Problem to work on — Each line below from the one containing "Spend quality time" through the one containing "To carry this" should be output exactly as it stands, and no other line should appear.

Dataset entries:
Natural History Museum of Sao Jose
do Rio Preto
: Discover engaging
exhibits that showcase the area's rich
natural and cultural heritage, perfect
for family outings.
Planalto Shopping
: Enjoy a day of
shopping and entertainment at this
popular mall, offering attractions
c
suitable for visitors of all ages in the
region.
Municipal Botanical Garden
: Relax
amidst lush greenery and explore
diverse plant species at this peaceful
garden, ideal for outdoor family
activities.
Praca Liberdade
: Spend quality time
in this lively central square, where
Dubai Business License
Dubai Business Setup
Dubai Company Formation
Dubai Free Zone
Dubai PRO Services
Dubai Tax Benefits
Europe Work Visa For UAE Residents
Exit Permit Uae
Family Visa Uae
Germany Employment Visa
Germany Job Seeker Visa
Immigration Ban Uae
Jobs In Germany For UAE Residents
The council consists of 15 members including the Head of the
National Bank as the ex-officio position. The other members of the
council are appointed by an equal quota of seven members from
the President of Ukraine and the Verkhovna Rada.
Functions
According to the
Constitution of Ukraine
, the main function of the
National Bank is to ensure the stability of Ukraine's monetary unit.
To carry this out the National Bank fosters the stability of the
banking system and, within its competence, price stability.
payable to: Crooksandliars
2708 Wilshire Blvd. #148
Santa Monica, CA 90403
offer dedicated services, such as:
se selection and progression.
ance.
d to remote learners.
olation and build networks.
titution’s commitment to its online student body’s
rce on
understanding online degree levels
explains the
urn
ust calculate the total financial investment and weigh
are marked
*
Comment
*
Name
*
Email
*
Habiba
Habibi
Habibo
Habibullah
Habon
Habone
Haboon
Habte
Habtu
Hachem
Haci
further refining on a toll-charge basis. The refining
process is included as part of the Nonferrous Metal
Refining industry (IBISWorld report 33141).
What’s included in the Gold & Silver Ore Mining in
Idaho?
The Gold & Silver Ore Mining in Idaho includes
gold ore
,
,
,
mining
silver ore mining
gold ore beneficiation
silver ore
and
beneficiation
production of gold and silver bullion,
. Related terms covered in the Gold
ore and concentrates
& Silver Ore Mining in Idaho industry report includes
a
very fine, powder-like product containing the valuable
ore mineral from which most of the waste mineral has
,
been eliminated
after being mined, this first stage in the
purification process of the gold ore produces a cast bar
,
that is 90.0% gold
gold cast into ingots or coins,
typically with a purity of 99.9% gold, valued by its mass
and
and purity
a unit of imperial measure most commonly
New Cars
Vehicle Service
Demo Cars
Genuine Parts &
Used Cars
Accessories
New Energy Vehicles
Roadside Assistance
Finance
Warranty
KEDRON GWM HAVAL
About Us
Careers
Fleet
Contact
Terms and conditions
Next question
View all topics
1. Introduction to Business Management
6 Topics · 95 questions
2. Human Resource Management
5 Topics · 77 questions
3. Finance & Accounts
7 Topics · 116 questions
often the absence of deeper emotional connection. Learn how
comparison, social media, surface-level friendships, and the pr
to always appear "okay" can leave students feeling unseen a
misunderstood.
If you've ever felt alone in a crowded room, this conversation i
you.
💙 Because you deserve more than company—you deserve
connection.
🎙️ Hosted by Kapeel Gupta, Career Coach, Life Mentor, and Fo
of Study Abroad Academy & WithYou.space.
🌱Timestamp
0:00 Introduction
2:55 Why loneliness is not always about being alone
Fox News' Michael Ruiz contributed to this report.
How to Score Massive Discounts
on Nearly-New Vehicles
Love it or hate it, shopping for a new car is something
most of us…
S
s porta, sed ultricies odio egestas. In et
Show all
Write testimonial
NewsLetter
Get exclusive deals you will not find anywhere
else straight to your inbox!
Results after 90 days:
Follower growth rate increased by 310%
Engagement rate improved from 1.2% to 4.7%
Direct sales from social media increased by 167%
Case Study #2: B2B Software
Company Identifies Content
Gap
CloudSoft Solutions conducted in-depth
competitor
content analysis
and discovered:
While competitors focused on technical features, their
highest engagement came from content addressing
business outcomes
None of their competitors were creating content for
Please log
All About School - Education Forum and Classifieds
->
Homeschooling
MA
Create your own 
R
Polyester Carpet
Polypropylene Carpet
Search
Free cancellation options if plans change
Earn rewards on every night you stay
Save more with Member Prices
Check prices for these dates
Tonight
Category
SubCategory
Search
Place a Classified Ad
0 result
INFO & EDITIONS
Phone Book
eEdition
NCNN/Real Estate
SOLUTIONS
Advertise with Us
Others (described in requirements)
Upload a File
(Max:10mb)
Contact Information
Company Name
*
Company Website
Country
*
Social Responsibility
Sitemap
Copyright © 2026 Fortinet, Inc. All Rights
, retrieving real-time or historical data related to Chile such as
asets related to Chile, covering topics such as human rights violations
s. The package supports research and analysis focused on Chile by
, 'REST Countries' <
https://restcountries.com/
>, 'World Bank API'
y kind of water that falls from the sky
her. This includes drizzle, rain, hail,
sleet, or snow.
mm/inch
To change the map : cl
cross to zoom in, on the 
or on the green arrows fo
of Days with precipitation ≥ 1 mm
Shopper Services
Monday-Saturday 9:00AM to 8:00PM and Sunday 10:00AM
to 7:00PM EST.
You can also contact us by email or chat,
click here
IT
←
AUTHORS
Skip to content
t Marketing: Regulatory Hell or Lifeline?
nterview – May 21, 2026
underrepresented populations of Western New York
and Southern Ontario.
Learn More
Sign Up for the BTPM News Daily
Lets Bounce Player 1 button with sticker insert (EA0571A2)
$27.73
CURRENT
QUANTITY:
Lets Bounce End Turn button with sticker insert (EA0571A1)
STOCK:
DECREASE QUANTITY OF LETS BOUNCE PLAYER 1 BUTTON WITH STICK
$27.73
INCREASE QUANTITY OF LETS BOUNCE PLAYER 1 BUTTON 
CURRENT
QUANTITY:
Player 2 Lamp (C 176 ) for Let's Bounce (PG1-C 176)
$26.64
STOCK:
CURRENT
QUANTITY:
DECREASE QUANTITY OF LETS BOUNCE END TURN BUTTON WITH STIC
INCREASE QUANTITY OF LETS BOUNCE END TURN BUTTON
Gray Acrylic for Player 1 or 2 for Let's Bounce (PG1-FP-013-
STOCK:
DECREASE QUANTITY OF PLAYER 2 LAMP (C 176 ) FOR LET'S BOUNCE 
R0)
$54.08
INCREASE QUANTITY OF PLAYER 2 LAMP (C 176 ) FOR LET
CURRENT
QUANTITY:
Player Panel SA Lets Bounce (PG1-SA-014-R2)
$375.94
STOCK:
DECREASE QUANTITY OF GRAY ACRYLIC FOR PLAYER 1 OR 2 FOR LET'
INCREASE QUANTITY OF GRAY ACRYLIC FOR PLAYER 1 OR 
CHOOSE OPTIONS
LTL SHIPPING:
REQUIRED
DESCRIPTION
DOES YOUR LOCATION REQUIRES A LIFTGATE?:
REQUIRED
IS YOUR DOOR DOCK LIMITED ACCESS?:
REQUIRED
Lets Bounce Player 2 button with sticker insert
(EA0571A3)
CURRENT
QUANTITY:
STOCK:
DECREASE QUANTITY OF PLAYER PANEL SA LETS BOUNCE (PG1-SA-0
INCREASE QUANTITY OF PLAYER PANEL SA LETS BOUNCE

Task output —
: Spend quality time
in this lively central square, where
Dubai Business License
Dubai Business Setup
Dubai Company Formation
Dubai Free Zone
Dubai PRO Services
Dubai Tax Benefits
Europe Work Visa For UAE Residents
Exit Permit Uae
Family Visa Uae
Germany Employment Visa
Germany Job Seeker Visa
Immigration Ban Uae
Jobs In Germany For UAE Residents
The council consists of 15 members including the Head of the
National Bank as the ex-officio position. The other members of the
council are appointed by an equal quota of seven members from
the President of Ukraine and the Verkhovna Rada.
Functions
According to the
Constitution of Ukraine
, the main function of the
National Bank is to ensure the stability of Ukraine's monetary unit.
To carry this out the National Bank fosters the stability of the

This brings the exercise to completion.